The WNBA’s 2020 endeavor, for example, has completely shrunk the world of Kia Nurse. A Hamilton, Ontario native that has made a name for herself in New York City’s crowded sports scene, Nurse expanded her reach to a new continent with a breakout year in Australia’s WNBL. Not only did she sink the game-winning basket in her Canberra Capitals’ title run, but she also became the first international visitor to capture the league’s MVP award (the local list of winners includes Liz Cambage, Lauren Jackson, Penny Taylor, and Sandy Brondello).
Nurse also combated one of the year’s first crises by donating to Australian wildfire relief in her own unique way, contributing five dollars for every point her Capitals tallied. She has continued to use her platform of professional basketball for non-round ball endeavors, spending the 2020 season opener’s postponement to call for social change in both the United States and Canada.
Locally, Nurse is well-known for her national endeavors on Team Canada as well as her first All-Star campaign last season. She is also one of the hardwood-based faces of the renowned Jordan Brand with fellow New Yorker and first-round pick Asia Durr.
Yet, Nurse’s livelihood has shrunk to IMG Academy’s mere 72,000 square feet in Bradenton.
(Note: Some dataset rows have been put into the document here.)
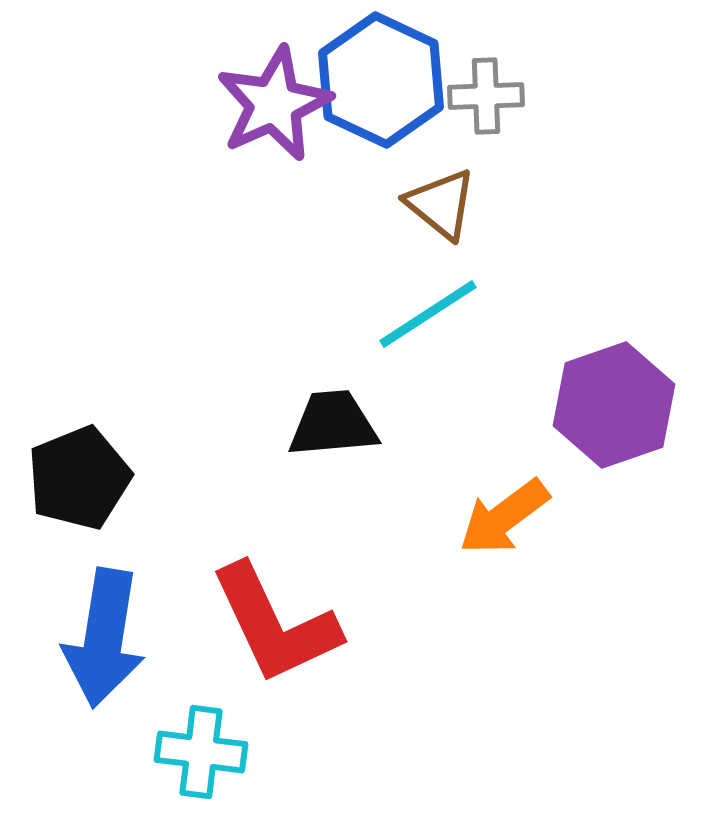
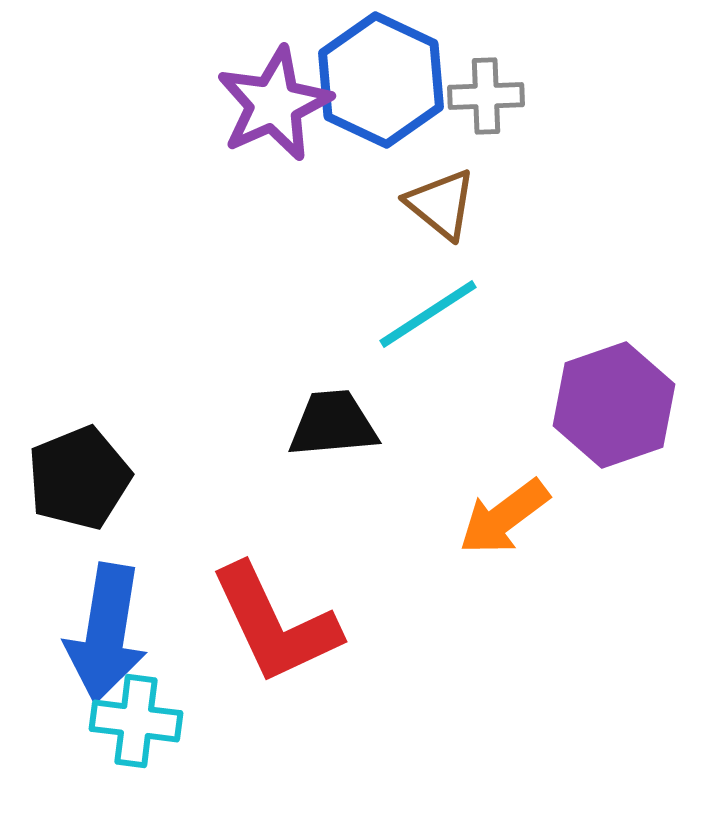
blue arrow: moved 2 px right, 5 px up
cyan cross: moved 65 px left, 31 px up
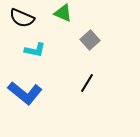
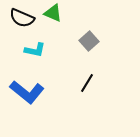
green triangle: moved 10 px left
gray square: moved 1 px left, 1 px down
blue L-shape: moved 2 px right, 1 px up
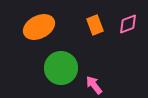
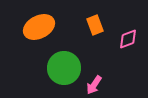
pink diamond: moved 15 px down
green circle: moved 3 px right
pink arrow: rotated 108 degrees counterclockwise
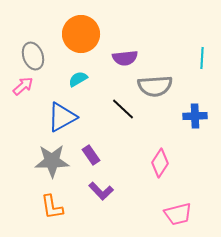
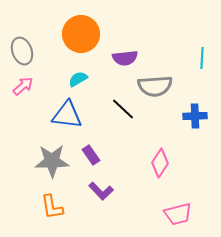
gray ellipse: moved 11 px left, 5 px up
blue triangle: moved 5 px right, 2 px up; rotated 36 degrees clockwise
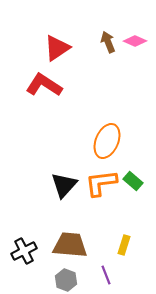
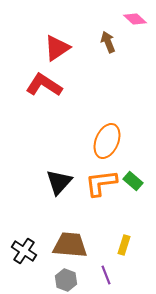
pink diamond: moved 22 px up; rotated 20 degrees clockwise
black triangle: moved 5 px left, 3 px up
black cross: rotated 30 degrees counterclockwise
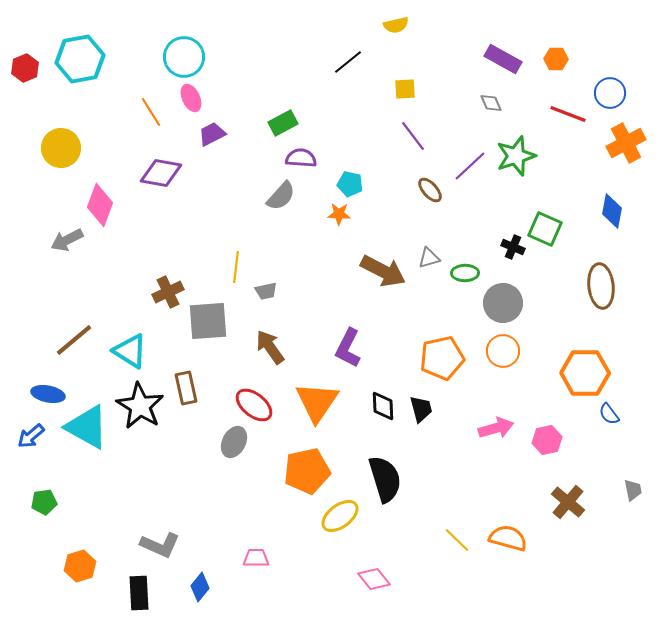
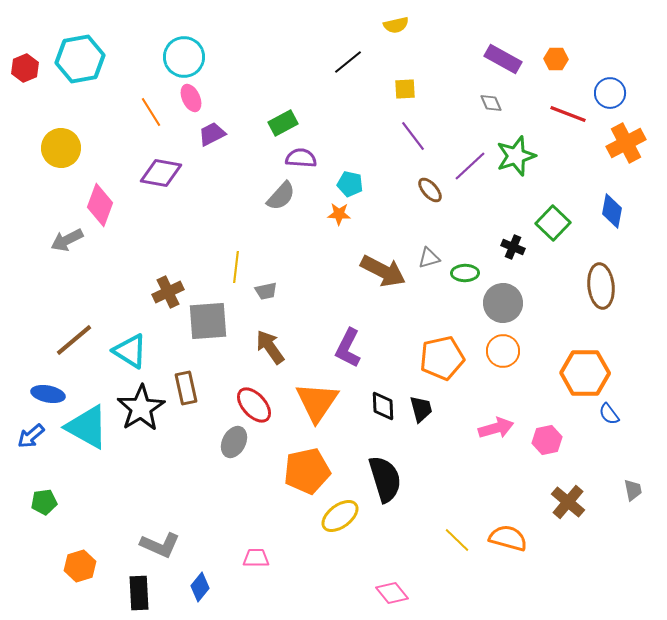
green square at (545, 229): moved 8 px right, 6 px up; rotated 20 degrees clockwise
red ellipse at (254, 405): rotated 9 degrees clockwise
black star at (140, 406): moved 1 px right, 2 px down; rotated 9 degrees clockwise
pink diamond at (374, 579): moved 18 px right, 14 px down
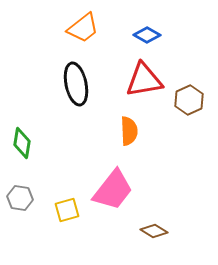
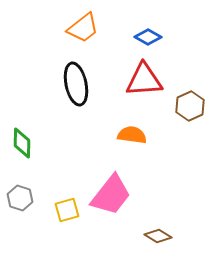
blue diamond: moved 1 px right, 2 px down
red triangle: rotated 6 degrees clockwise
brown hexagon: moved 1 px right, 6 px down
orange semicircle: moved 3 px right, 4 px down; rotated 80 degrees counterclockwise
green diamond: rotated 8 degrees counterclockwise
pink trapezoid: moved 2 px left, 5 px down
gray hexagon: rotated 10 degrees clockwise
brown diamond: moved 4 px right, 5 px down
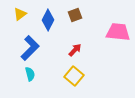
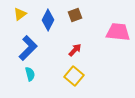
blue L-shape: moved 2 px left
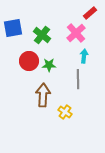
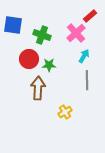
red rectangle: moved 3 px down
blue square: moved 3 px up; rotated 18 degrees clockwise
green cross: rotated 18 degrees counterclockwise
cyan arrow: rotated 24 degrees clockwise
red circle: moved 2 px up
gray line: moved 9 px right, 1 px down
brown arrow: moved 5 px left, 7 px up
yellow cross: rotated 24 degrees clockwise
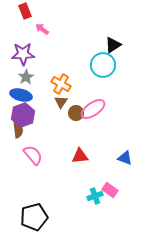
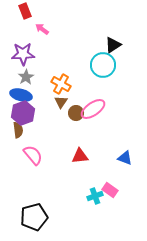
purple hexagon: moved 2 px up
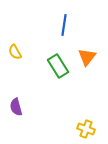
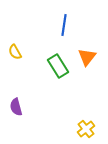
yellow cross: rotated 30 degrees clockwise
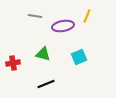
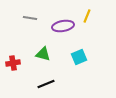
gray line: moved 5 px left, 2 px down
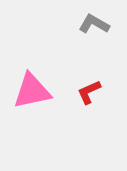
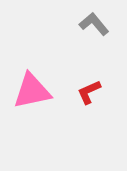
gray L-shape: rotated 20 degrees clockwise
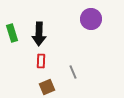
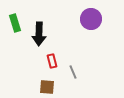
green rectangle: moved 3 px right, 10 px up
red rectangle: moved 11 px right; rotated 16 degrees counterclockwise
brown square: rotated 28 degrees clockwise
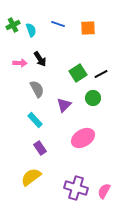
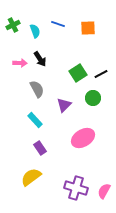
cyan semicircle: moved 4 px right, 1 px down
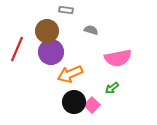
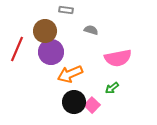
brown circle: moved 2 px left
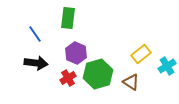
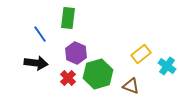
blue line: moved 5 px right
cyan cross: rotated 24 degrees counterclockwise
red cross: rotated 14 degrees counterclockwise
brown triangle: moved 4 px down; rotated 12 degrees counterclockwise
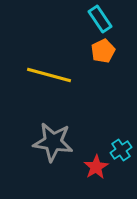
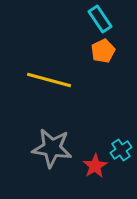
yellow line: moved 5 px down
gray star: moved 1 px left, 6 px down
red star: moved 1 px left, 1 px up
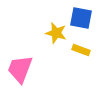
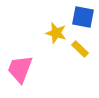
blue square: moved 2 px right, 1 px up
yellow rectangle: moved 1 px left, 1 px up; rotated 24 degrees clockwise
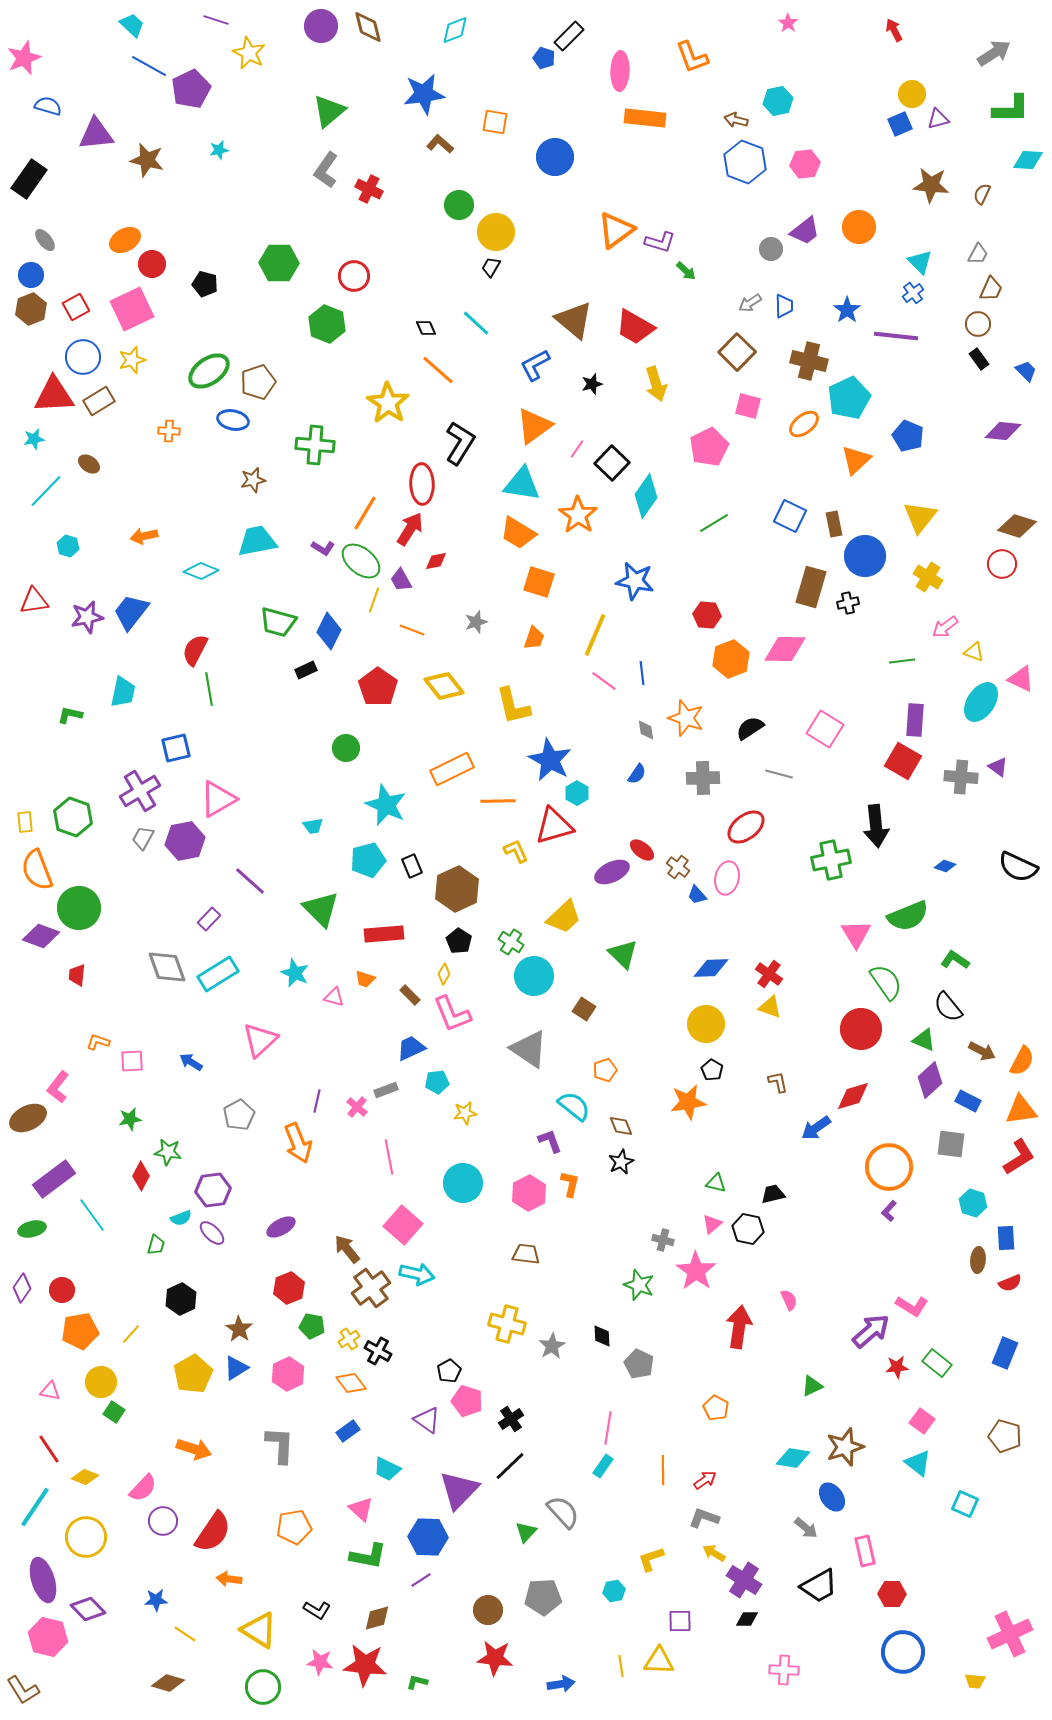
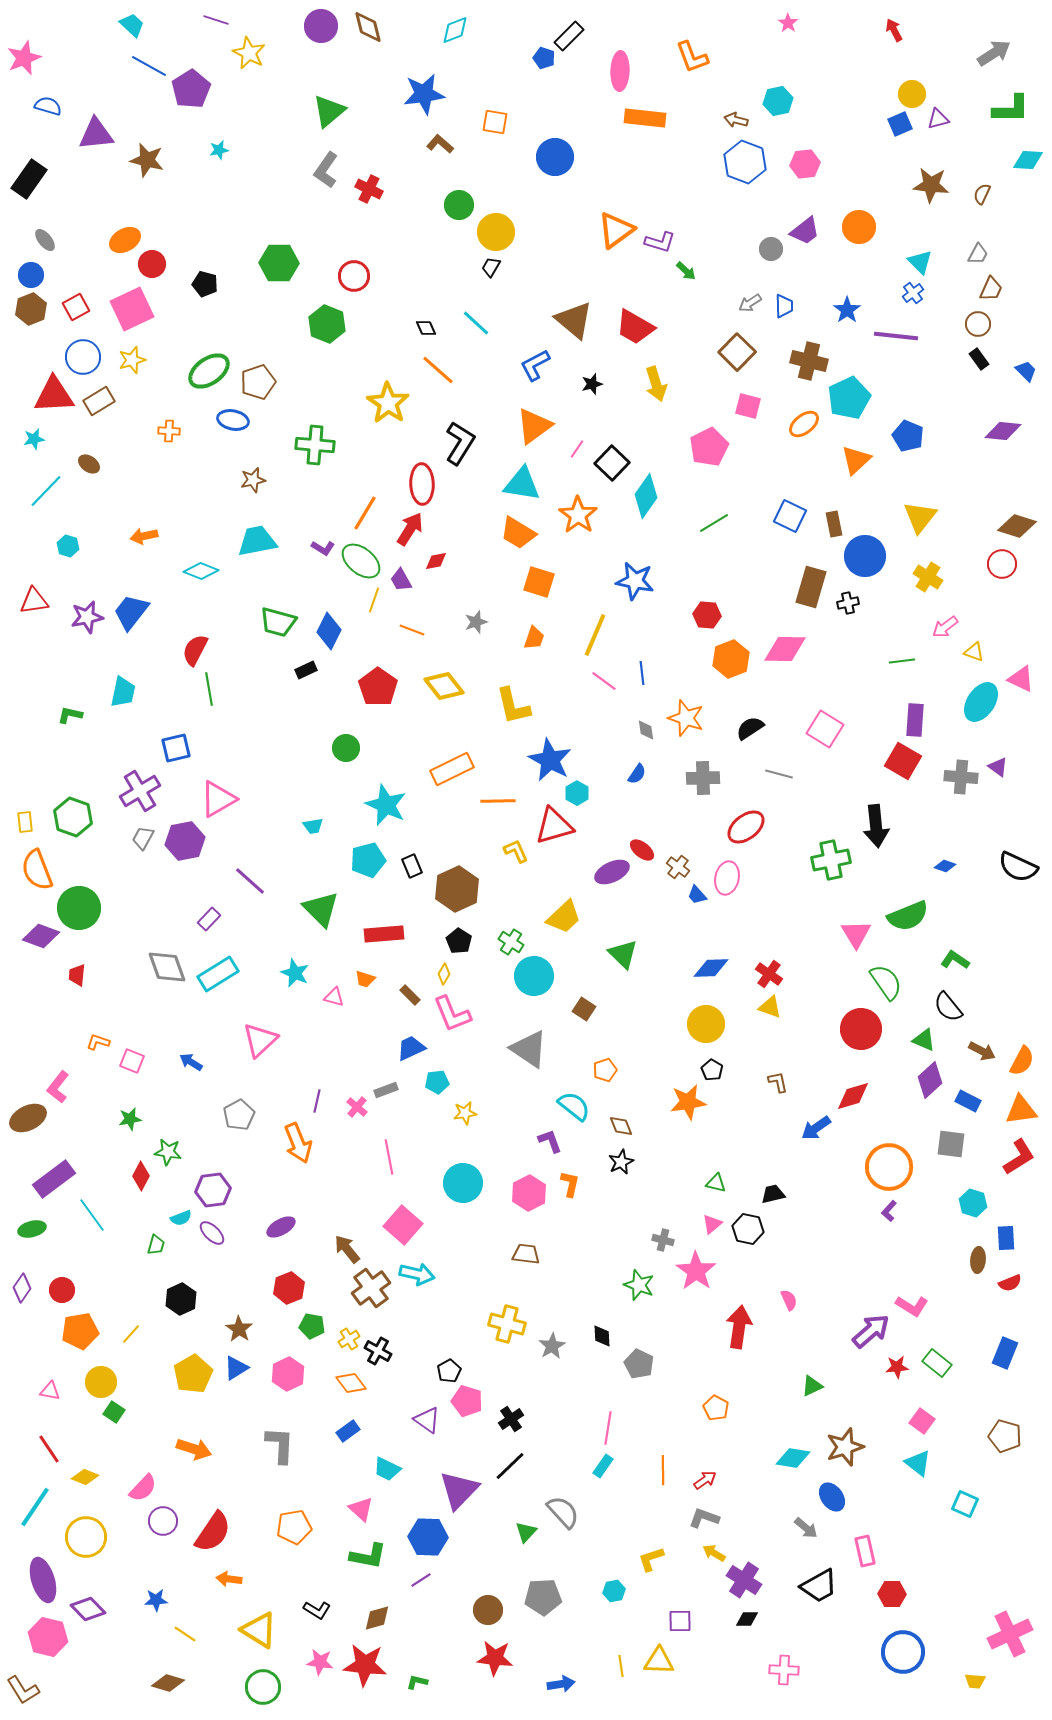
purple pentagon at (191, 89): rotated 6 degrees counterclockwise
pink square at (132, 1061): rotated 25 degrees clockwise
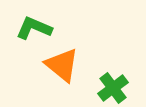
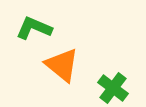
green cross: rotated 16 degrees counterclockwise
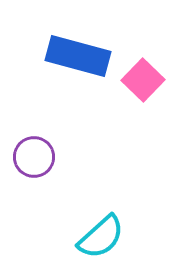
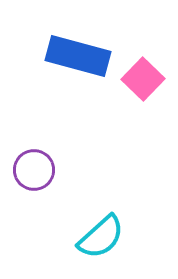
pink square: moved 1 px up
purple circle: moved 13 px down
That’s a dramatic reduction for any player, but it becomes even more drastic when your residency normally encompasses three continents.
The struggles and frustration have been present over the first half of the Liberty’s 22-game slate. Nurse hurt her ankle in the bubble’s premiere against Seattle, an injury that led to her first missed game. Entering Tuesday’s rematch with the Storm, the game that concluded the first half of the 2020 season, Nurse was shooting circa 20 percent from both the field and the three-point range.
Nurse has turned to a new route of coping, one that perfectly adheres to the Bradenton restrictions: meditation. The concept was previously embraced by league legend and defending champion Elena Delle Donne en route to her consecutive runs to the WNBA Finals. Nurse, who served under Delle Donne’s captaincy in Las Vegas’ All-Star Game last year, is the latest to embrace the method.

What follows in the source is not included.